Lo sport mi regala tante soddisfazioni ogni giorno e no, non pensavo che mai sarei arrivata a fare determinate cose. In alcuni  momenti è stato complesso gestire sport e alimentazione, ma solo perché mi sono imbattuta in una nutrizionista sportiva sbagliata che ha fatto più danni che altro.
Quello che ho scoperto é che gestire un'alimentazione sportiva è una cosa molto  complessa ed è un attimo che si sbaglia e si creano un mare di danni. Io mi ero affidata ad una professionista proprio per evitare questi danni, alla fine ho passato due mesi un po' così. Poi ho cambiato e sono rinata, trovando  un equilibrio che non credo di avere mai avuto in vita mia.
Il lavoro è la parte migliore, quella che mi ha regalato tante di quelle soddisfazioni che non pensavo  avrei mai avuto.
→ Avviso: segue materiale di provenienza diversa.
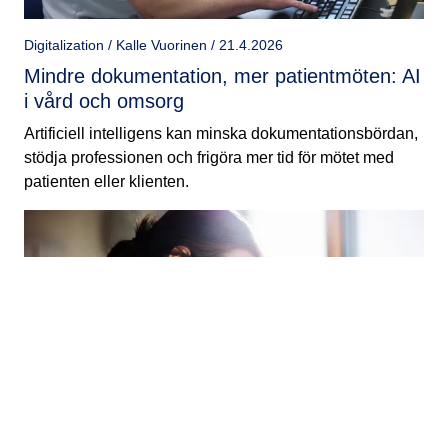
Digitalization / Kalle Vuorinen / 21.4.2026
Mindre dokumentation, mer patientmöten: AI
i vård och omsorg
Artificiell intelligens kan minska dokumentationsbördan,
stödja professionen och frigöra mer tid för mötet med
patienten eller klienten.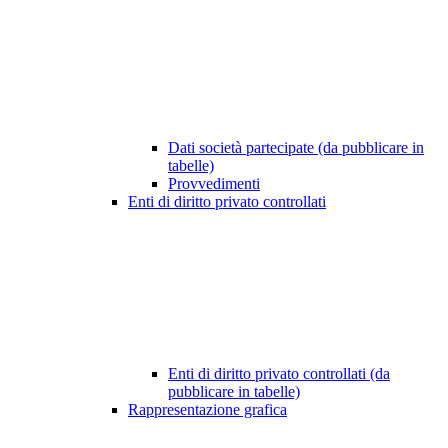
Dati società partecipate (da pubblicare in
tabelle)
Provvedimenti
Enti di diritto privato controllati
Enti di diritto privato controllati (da
pubblicare in tabelle)
Rappresentazione grafica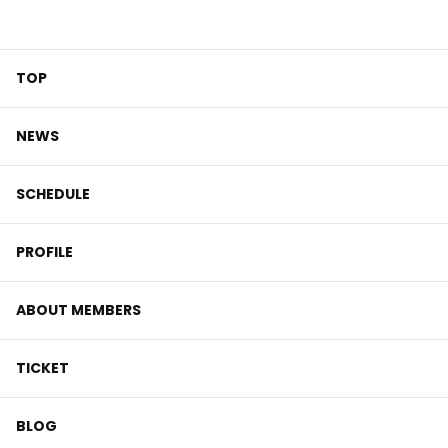
TOP
NEWS
SCHEDULE
PROFILE
ABOUT MEMBERS
TICKET
BLOG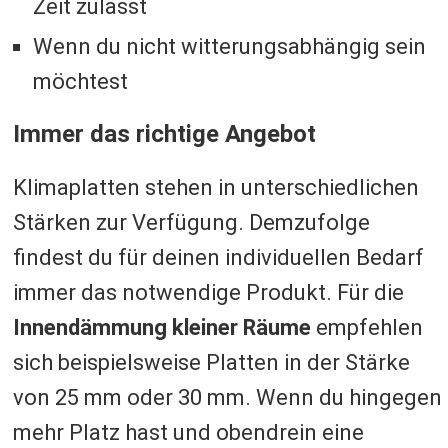
Zeit zulässt
Wenn du nicht witterungsabhängig sein
möchtest
Immer das richtige Angebot
Klimaplatten stehen in unterschiedlichen
Stärken zur Verfügung. Demzufolge
findest du für deinen individuellen Bedarf
immer das notwendige Produkt. Für die
Innendämmung kleiner Räume
empfehlen
sich beispielsweise Platten in der Stärke
von 25 mm oder 30 mm. Wenn du hingegen
mehr Platz hast und obendrein eine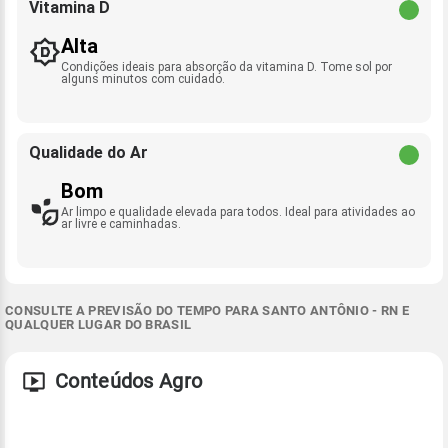
Vitamina D
Alta
Condições ideais para absorção da vitamina D. Tome sol por
alguns minutos com cuidado.
Qualidade do Ar
Bom
Ar limpo e qualidade elevada para todos. Ideal para atividades ao
ar livre e caminhadas.
CONSULTE A PREVISÃO DO TEMPO PARA SANTO ANTÔNIO - RN E
QUALQUER LUGAR DO BRASIL
Conteúdos Agro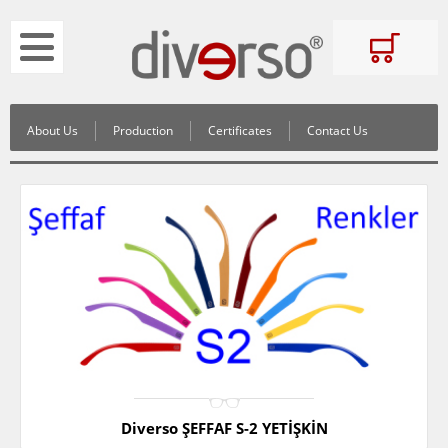
About Us
Production
Certificates
Contact Us
Diverso ŞEFFAF S-2 YETİŞKİN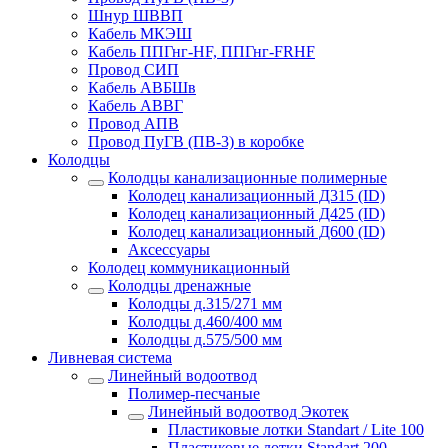
Шнур ШВВП
Кабель МКЭШ
Кабель ППГнг-HF, ППГнг-FRHF
Провод СИП
Кабель АВБШв
Кабель АВВГ
Провод АПВ
Провод ПуГВ (ПВ-3) в коробке
Колодцы
Колодцы канализационные полимерные
Колодец канализационный Д315 (ID)
Колодец канализационный Д425 (ID)
Колодец канализационный Д600 (ID)
Аксессуары
Колодец коммуникационный
Колодцы дренажные
Колодцы д.315/271 мм
Колодцы д.460/400 мм
Колодцы д.575/500 мм
Ливневая система
Линейный водоотвод
Полимер-песчаные
Линейный водоотвод Экотек
Пластиковые лотки Standart / Lite 100
Пластиковые лотки Standart 200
L'anno prossimo -che tanto ormai ci siamo- comincerà col botto e, ogni tanto, mi ritrovo come una cretina a ridere da sola mentre guido pensando a tutto quello che mi aspetta.

Non so cos'altro arriverà, non so come sarà il 2022, ma per il momento va bene così.
E quindi Buon Natale e anche Buon Anno, non so se tornerò a scrivere, se sparirò per altri otto mesi, se prima o poi questo blog tornerà ad essere attivo.


Non lo so perché non solo ho poco tempo, ma ho anche poca voglia.
Riprendere qualcosa é più difficile che iniziarla, mantenere la costanza -e questo lo so bene per ovvi motivi- è quanto di più complesso possa esistere.

Ps. Comunque dai, alla fine il post l'ho finito.